Need professional help? Talk to an attorney with expertise and experience in employment rights. 

If your employer is not paying your wage or overtime, find out about your employee rights and the types of compensation you may win when you take a legal route. Learn about the legal options if you have not got your wages for a long time. 

Your employer must pay you at a regular time for all the non-overtime works you did. And have you been working overtime as work demanded, you are eligible for payment at the overtime rates. 

Suppose you owe any regular or overtime pay from your employer. In that case, the law gives you scope to recover the unpaid wages and entitles you to compensation and, in certain situations, some penalties that an employer must have to pay you. 

This article explores your workplace rights regarding wages and delays in payment and your legal options under the wage payment and collection law.

Minimum wage

Every employer must pay at least the minimum wages to all the employees. They must get the federal minimum wage or the local or the state minimum wage if any of the latter is more than the federal minimum wage. If both parties agreed on a higher rate than the federal minimum wage, the employer has to pay that.

Black and white political cartoon showing a worker being squeezed between low wages and high rent.
Low wages and high rents have been crushing workers for a long time, as this 1894 political cartoon demonstrates. Public domain image by the Chicago Labor Newspaper, courtesy of Wikimedia Commons.

If an employer fails to pay an employee the minimum wage or the wage at an agreed rate for all the working hours, the employee can claim damages against the employer. To receive the payment, one can either file an administrative claim with the state labor department or file a court lawsuit. 

Overtime payment

If an employee overworks, he or she is entitled to wages more than the regular hours. Under federal law, any employee working more than 40 hours in a week can get remunerations working more than regular hours. If an employer does not pay the overtime amount, you may make legal claims and pursue your rights against the employer. 


Compensation comprises the money that you can recover in your wage claim against an employer. An employee can obtain the damages based on different suits and categories, as mentioned below. 

Unpaid wages

The foremost thing that you are entitled to receive is your wages. If you win a lawsuit against your employer, you will get the real pay your employer failed to provide. This also includes any overtime dues. 


The next thing that you will get is the interest awarded on the unpaid wages at a rate decided by the law.
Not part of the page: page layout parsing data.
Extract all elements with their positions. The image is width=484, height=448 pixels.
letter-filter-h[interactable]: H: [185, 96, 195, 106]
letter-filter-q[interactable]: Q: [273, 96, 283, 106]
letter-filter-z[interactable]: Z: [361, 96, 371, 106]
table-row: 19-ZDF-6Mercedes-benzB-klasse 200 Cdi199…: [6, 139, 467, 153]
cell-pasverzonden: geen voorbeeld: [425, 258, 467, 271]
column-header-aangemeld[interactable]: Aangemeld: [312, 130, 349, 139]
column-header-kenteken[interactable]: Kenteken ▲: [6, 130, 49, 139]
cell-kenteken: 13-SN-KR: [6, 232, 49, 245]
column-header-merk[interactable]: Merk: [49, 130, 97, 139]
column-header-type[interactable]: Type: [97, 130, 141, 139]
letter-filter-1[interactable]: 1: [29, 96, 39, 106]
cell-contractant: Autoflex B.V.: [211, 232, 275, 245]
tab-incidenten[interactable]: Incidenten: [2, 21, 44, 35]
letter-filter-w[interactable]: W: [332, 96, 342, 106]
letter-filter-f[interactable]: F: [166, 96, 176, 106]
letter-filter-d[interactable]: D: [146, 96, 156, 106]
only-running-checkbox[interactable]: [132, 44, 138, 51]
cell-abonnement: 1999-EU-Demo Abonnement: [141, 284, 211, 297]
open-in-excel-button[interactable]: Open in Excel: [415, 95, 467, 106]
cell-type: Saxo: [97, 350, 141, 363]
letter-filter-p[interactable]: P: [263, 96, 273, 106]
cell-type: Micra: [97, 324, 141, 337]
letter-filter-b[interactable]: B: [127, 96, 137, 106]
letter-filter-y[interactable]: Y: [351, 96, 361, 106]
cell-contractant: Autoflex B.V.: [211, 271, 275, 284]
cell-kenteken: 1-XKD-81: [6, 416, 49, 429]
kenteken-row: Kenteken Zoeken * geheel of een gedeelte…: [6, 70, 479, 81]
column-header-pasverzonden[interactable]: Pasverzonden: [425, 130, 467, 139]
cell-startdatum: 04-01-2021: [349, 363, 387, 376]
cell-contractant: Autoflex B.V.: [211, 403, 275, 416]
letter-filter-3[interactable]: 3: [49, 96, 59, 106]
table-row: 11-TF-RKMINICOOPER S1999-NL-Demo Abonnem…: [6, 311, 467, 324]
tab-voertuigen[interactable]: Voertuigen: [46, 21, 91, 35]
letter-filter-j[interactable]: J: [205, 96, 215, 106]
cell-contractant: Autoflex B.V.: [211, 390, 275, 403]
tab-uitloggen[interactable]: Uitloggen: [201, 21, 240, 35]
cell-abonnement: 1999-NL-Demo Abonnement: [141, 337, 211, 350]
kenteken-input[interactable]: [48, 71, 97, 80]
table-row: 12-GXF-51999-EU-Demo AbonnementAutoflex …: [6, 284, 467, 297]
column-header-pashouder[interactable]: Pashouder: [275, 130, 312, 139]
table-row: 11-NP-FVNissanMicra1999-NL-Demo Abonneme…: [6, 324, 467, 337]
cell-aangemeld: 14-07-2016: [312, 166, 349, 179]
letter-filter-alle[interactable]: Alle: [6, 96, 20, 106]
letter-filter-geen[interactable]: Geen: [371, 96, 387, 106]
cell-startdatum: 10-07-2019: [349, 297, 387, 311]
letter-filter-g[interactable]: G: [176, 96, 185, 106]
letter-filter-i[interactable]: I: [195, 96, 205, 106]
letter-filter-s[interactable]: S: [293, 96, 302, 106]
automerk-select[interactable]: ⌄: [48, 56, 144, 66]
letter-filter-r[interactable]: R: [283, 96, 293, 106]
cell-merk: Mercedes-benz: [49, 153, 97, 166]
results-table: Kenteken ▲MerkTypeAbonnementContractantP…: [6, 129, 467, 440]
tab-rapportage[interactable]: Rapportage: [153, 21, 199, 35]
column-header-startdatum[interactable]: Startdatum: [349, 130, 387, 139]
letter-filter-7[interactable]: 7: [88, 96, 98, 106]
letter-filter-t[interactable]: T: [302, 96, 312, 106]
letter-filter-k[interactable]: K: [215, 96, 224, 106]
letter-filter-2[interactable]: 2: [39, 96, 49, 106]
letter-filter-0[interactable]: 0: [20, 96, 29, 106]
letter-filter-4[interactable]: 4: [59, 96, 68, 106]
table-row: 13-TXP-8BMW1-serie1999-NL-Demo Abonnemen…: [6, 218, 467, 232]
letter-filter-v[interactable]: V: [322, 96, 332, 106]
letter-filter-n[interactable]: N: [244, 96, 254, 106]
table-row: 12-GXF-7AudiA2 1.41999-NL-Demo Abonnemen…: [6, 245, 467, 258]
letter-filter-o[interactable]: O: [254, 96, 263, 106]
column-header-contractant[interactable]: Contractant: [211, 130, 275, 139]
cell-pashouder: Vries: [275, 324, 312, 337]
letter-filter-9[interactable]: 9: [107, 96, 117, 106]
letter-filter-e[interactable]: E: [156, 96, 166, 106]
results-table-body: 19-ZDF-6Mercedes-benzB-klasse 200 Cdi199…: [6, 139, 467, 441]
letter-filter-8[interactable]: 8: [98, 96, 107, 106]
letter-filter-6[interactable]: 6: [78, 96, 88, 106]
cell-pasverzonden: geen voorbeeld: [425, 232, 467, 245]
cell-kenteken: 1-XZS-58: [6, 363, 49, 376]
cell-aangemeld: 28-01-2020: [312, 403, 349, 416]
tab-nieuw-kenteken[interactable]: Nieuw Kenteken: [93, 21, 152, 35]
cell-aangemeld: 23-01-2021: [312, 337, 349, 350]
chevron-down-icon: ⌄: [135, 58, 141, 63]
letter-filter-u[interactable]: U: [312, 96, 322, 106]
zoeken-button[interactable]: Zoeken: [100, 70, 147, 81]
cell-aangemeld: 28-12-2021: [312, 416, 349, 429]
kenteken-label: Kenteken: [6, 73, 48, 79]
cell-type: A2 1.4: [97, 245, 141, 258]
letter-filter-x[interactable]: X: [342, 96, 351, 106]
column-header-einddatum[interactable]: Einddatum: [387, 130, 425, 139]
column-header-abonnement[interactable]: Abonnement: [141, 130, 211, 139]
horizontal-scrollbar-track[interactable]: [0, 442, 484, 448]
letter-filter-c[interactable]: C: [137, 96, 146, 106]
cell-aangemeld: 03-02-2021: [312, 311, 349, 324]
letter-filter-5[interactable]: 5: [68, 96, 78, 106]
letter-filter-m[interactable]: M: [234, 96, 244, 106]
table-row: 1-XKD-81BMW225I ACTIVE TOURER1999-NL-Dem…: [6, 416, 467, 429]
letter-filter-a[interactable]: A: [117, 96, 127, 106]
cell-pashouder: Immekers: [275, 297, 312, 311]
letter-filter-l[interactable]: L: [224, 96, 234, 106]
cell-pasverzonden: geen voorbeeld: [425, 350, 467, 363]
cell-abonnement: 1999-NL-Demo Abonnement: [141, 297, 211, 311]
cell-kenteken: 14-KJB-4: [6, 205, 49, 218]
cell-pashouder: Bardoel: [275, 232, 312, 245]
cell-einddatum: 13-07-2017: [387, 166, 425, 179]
Instead of interest, you may get a sum of money, which is termed as “liquidated damages”. If an employer willfully did not pay your wages, the party may have to pay double the unpaid salary as liquidated damages according to the federal law. 


An employer may have to pay additional penalties for the due amount of unpaid wages. You can find about this in detail from a lawyer.

Lawyer’s fees

Your employer also has to pay the lawyer’s fees if you win the case, along with the cost of pursuing the case.

Final thoughts

It is essential to know your rights so that no employer can take undue advantage of you. If you are claiming for a small amount of wage, you may pursue the claim by yourself by filing a complaint with the labor department in your state. But if your case is complicated and you are fighting for a massive sum of money, it is wise to hire an attorney to represent your case. 

Need professional help? Talk to an attorney with expertise and experience in employment rights. 

A lawyer will be well versed with every aspect of wage payment and collection law and can guide you best.